The S-Class’s engine line-up ranges from the 3.0-litre V6 diesel in the S350 d (there’s a long-wheelbase version of this model, too) to the ludicrously powerful, twin-turbocharged 6.0-litre V12 under the bonnet of the S65 AMG.
All of them feel brisk but for most buyers, the S350 will be more than enough. It has plenty of torque at low revs, so never feels as if it’s struggling to gain pace. In fact, it can propel the S-Class from 0-62mph in just 6.8 seconds – impressive for the entry-level engine in a large limousine. All this and it’s reasonably efficient, too.
Mercedes-Benz S-Class ride comfort
Occasional low-speed jitters fail to spoil a great set-up
The S-Class’s ride quality isn’t perfect. Around town, for example, you may feel larger imperfections coming through to the cabin at low speeds. At speed on open roads, the ride is supple and fabulously comfortable, even with the standard air suspension set-up. V8-powered models can be ordered with Magic Body Control. This system uses a stereo camera mounted in the windscreen to scan the condition of the road surface ahead, and pre-adjust the suspension to deal with it. It’s astonishingly effective, to the point that it’s disappointing it’s available only on the more expensive versions of the S-Class.
Depending on the model, wheel sizes range from 18in to 20in. Fortunately, the larger wheels don’t harm the ride quality in any way.
Mercedes-Benz S-Class handling
As agile as a car of this size and type needs to be
You don’t necessarily buy a car like the S-Class for its B-road agility but, in fact, on this measure, the big Mercedes doesn’t disgrace itself. It does a good job of keeping body roll in check and the steering (it’s speed-sensitive on AMG models) is pleasantly weighted. As you might expect, the S-Class is very composed at high motorway speeds. It’s not a hugely involving drive on twistier roads but it still manages to be surprisingly wieldy.

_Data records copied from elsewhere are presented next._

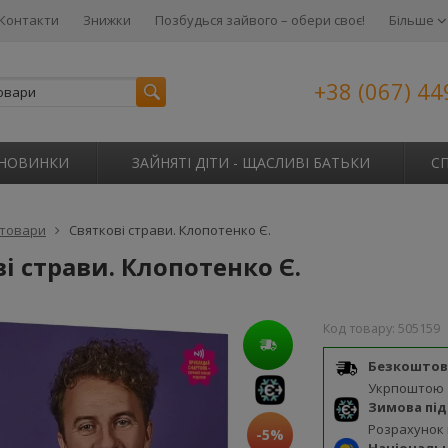
Контакти
Знижки
Позбудься зайвого – обери своє!
Більше
+38 (067) 44
НОВИНКИ
ЗАЙНЯТІ ДІТИ - ЩАСЛИВІ БАТЬКИ
С
 товари
Святкові страви. Клопотенко Є.
і страви. Клопотенко Є.
Код товару:
505159
Безкоштов
Укрпоштою
Зимова пі
Розрахунок
-5%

Mercedes-Benz S-Class refinement
An incredibly quiet cruiser
The V6 S350 is one of the most refined diesel cars we’ve ever driven. The V8 S500 and sporty S63 editions emit an aggressive yet muted growl under hard acceleration, before fading back to near-silence once cruising. The four-cylinder diesel hybrid is the noisy one in the line-up, especially when idling, and when being revved hard.
Regardless of its engine, every S-Class is superb at shutting out wind noise on the motorway. You’re only likely to be disturbed by occasional road noise. Noise-insulating glass is standard on all models bar the entry-level SE Line.
You can only get an automatic gearbox with the S-Class: a smooth and responsive seven-speed or nine-speed unti, depending on the engine you select. S63 and S65 versions get a sportier version of the same transmission.
This 3.0-litre V6 diesel has enough power and torque for the S-Class never to feel slow, yet it’s supremely smooth and refined. It’s also efficient, with CO2 emissions of just 148g/km in long-wheelbase SE Line form. True, the hybrid editions are more efficient again, but they’re considerably more expensive.
S300 Bluetec Hybrid
This edition mixes a 2.1-litre four-cylinder diesel engine with an electric motor. It sounds promising on paper and the S300’s CO2 emissions of just 120g/km in long-wheelbase form give this edition real company car appeal. However, in practice, the four-cylinder motor needs to be revved too much, and its noise and vibration are simply too intrusive for a luxury car such as the S-Class.
S500 Plug-in Hybrid
The S500 has a twin-turbocharged V6 petrol engine mixed with an electric motor and battery that can be charged from a plug socket. It offers a small amount of electric-only running (less than 20 miles) and is pretty fast when required, with a 0-62mph time of just over five seconds. It’s only available in long-wheelbase form and with the more expensive AMG Line trim, but it does have an appealing CO2 emissions figure of just 65g/km that can make it attractive to company car choosers.
Tuned by AMG, Mercedes’ performance division, the S63 has a monster of an engine: a twin-turbocharged 5.5-litre V8. It’s powerful enough to take the long-wheelbase S-Class from 0-62mph in just 4.4 seconds. It’s really expensive to buy, though, and will be costly to run, too.
The S600 uses a 6.0-litre twin-turbocharged V12 petrol engine. Its colossal performance makes this particular S-Class an extremely rapid cruiser but apart from a mildly aggressive burble under hard acceleration, you’d be hard pushed to know there’s an engine there at all, such is the V12’s smoothness and refinement. It’s one for those with deep pockets, though, with a sky-high list price and relatively poor economy and CO2 figures.
Just in case the S63 AMG wasn’t enough for you, Merc’s performance boffins created the S65. It gets a retuned version of the 6.0-litre twin-turbo V12 that features in the S600. It trims but a tenth of a second off the S63’s 0-62mph time, although the V12 is a bit smoother. You pay a huge amount of extra cash for these small gains, though.